• **EXERCISE**
The expected output is a copy of every line in the records with the string "Departamentos".

Extracted page text data:
#####

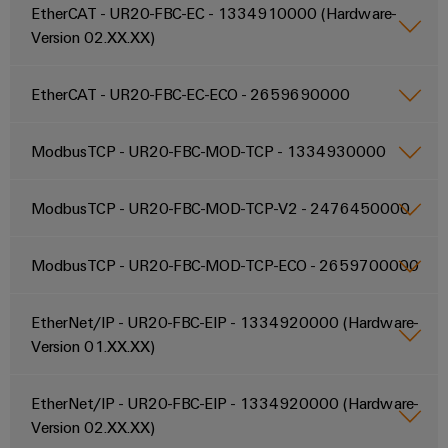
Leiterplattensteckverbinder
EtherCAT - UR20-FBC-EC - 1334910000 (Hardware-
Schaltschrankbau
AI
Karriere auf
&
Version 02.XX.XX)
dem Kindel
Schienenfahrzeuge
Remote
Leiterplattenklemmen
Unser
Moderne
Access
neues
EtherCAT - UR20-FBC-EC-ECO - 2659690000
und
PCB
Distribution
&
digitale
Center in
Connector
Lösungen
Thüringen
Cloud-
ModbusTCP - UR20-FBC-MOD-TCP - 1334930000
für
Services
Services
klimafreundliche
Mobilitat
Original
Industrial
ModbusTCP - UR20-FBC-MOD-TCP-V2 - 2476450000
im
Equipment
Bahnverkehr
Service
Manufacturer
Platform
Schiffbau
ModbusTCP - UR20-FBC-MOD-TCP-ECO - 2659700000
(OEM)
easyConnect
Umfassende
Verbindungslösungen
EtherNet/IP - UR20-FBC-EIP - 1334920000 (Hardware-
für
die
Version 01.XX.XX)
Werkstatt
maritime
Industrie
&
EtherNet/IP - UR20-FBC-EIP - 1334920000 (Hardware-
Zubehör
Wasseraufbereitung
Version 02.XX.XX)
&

#####

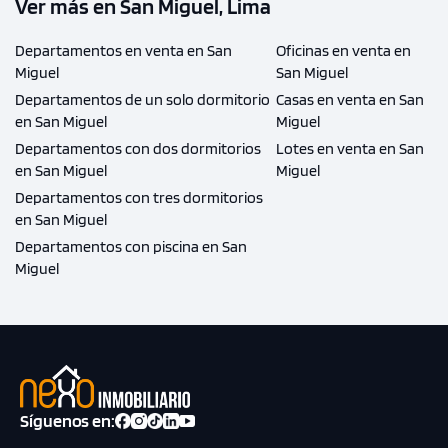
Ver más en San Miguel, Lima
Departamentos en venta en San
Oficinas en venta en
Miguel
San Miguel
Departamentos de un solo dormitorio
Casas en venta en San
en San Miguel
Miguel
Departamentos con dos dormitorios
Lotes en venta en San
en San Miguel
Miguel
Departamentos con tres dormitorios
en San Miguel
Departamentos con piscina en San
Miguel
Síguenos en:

#####

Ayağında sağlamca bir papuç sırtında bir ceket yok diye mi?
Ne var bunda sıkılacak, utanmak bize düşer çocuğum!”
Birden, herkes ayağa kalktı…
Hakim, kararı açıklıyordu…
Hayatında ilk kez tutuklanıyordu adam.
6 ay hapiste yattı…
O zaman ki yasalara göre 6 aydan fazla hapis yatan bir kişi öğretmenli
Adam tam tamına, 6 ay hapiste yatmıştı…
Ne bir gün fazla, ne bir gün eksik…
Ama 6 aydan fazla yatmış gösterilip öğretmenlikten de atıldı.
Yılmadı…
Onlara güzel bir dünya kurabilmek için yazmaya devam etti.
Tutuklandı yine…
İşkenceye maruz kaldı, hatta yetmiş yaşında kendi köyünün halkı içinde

#####

• **EXERCISE RESULT**
Departamentos en venta en San
Departamentos de un solo dormitorio
Departamentos con dos dormitorios
Departamentos con tres dormitorios
Departamentos con piscina en San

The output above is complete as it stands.